Week Adjourned: 2.5.10

Sticking Gas Pedal Makes Stop Optional?Top Class Actions

Toyota: “Moving Forward” Alright. This week is really the week of the Toyota class action. I have to be honest—I’ve lost count as to the number of lawsuits that have been filed, but I did see a report today that put the number at 29, and counting. That may just be some kind of world record. 

At the heart of the issue is the now infamous sticking gas pedals. (It puts a whole new spin on the expression ‘give it some gas’—and certainly creates a little irony for Toyota’s tagline: moving forward.) 

Of course, it’s not really funny, given that hundreds if not thousands or possibly millions of people will be at the very least inconvenienced by the recalls, now totalling some eight million cars—but it will also affect people’s livelihoods, and at worst there are reports of injuries. 

In the highly unlikely event you’ve not heard about this issue, you can find more out all the recalls here.  

Overdoing the Overdraft thingAgain. Yet another overdraft fees lawsuit was filed this week, this time the accused party is Fifth Third Bank. The lead plaintiffs in this lawsuit allege that they were illegally charged overdraft fees for purchases made on the ATM and debit cards, even when they had enough funds in their accounts to pay for purchases. Crazy. 

And—you guessed it—bank customers were not allowed to ‘opt out’ of the overdraft protection program, which is misnamed in my opinion.  Really that should read ‘overdraft protection scam’. 

Top Settlements

BP Stands for Big Payout? It was a bit of a windfall payday this week for 10 British Petroleum employees. These guys were among dozens of employees, reportedly, that suffered sore throats and dizziness from exposure to toxic chemicals at a BP Facility in Texas during March and April 2009. 

The jury who heard the lawsuit awarded each of the 10 workers $10 million in punitive damages, and between $5,000 and $244,000 per person for medical expenses, lost earnings and pain and suffering. The total settlement was $100 million. 

Of course BP denied any wrongdoing—that’s a no brainer. But the jury wasn’t buying. Could that have been due to the fact that this particular refinery has a poor safety record predating this particular incident? Lawyers representing the workers cited a 2005 explosion that killed 15 people and injured 170, and they contended BP had failed to take adequate steps to remedy the problems. You know, it probably would have cost less all around—to the workers and BP—if the company had addressed the safety issues in the first place.
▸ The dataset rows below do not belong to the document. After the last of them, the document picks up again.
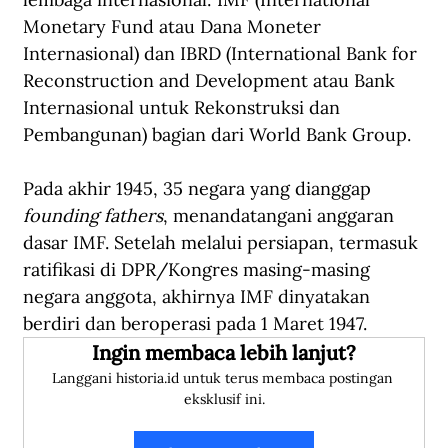
Monetary Fund atau Dana Moneter 
Internasional) dan IBRD (International Bank for 
Reconstruction and Development atau Bank 
Internasional untuk Rekonstruksi dan 
Pembangunan) bagian dari World Bank Group.
Pada akhir 1945, 35 negara yang dianggap 
founding fathers
, menandatangani anggaran 
dasar IMF. Setelah melalui persiapan, termasuk 
ratifikasi di DPR/Kongres masing-masing 
negara anggota, akhirnya IMF dinyatakan 
berdiri dan beroperasi pada 1 Maret 1947.
Ingin membaca lebih lanjut?
Langgani historia.id untuk terus membaca postingan 
eksklusif ini.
Not-So-Cheap Labor? About 200 Spanish-speaking immigrants who were screwed out of their earned overtime wages were vindicated this week when they won their class action against Rockville-based Hann & Hann Construction Services.  

The settlement is for $600,000, and according to reports the company will pay “overtime plus 50 percent to every hourly employee who worked for the company from May 8, 2006, to May 8, 2008, who was not paid for overtime.” 

You know, there’s a potential cycle of events here. You could argue that the banks recognized a business opportunity with overdraft protection plans (so called), because seemingly thousands of people are not being paid fairly or being legally compensated for their overtime, and so they find themselves going into overdraft just to pay their bills…just a thought. But that doesn’t excuse the gouge.

That’s it for this week – see you at the Bar!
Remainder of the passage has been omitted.